= WHAT NEEDS TO BE DONE =
How many lines of the entries hold the string "This"? Reply with the number alone.

START GIVEN RECORDS

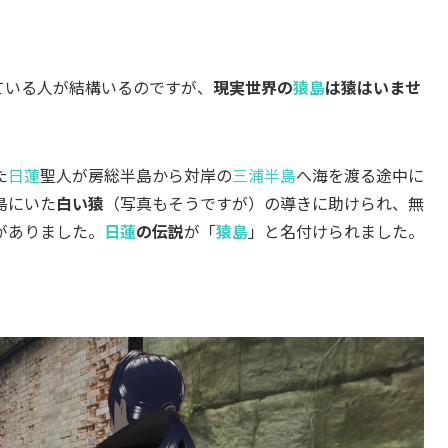
ている人が結構いるのですが、
現実世界の
猿島
は猿はいませ
た
日蓮
聖人が房総半島から対岸の
三浦半島
へ海を渡る途中に
島にいた
白い猿
（写真もそうですが）の導きに助けられ、無
がありました。
日蓮
の伝説
が「
猿島
」と名付けられました。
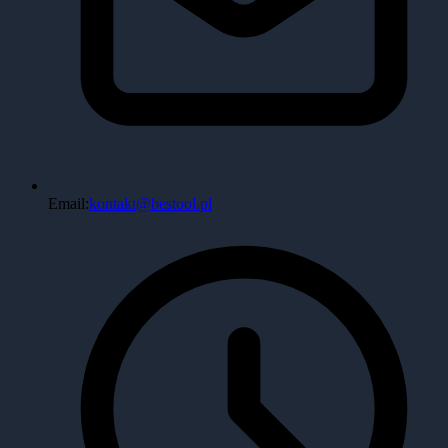
Email:
kontakt@bestool.pl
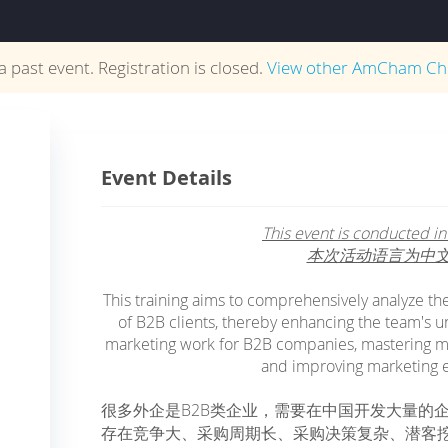
 a past event. Registration is closed.
View other
AmCham Ch
Event Details
This event is conducted in
本次活动语言为中
This training aims to comprehensively analyze the
of B2B clients, thereby enhancing the team's 
marketing work for B2B companies, mastering more
and improving marketing ef
很多外企是B2B类企业，需要在中国开发大量的企
存在竞争大、采购周期长、采购决策复杂、潜客挖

END GIVEN RECORDS

= TASK ANSWER =
2